> _Assignment_
Only one stretch of the listing below is wanted. Give it again exactly, from the line with "Quinta Pedagógica do Seixo" through the line with "Ceará, Brasil".

> _Recorded information_
______
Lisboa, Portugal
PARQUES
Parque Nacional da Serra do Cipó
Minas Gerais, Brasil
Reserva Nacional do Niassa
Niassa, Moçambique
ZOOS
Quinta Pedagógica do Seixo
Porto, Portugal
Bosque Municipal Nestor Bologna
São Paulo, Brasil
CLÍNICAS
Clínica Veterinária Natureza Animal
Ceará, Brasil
______
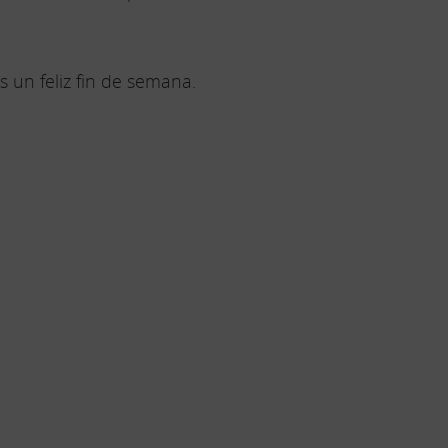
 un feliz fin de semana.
______
> _Solved problem_
Quinta Pedagógica do Seixo
Porto, Portugal
Bosque Municipal Nestor Bologna
São Paulo, Brasil
CLÍNICAS
Clínica Veterinária Natureza Animal
Ceará, Brasil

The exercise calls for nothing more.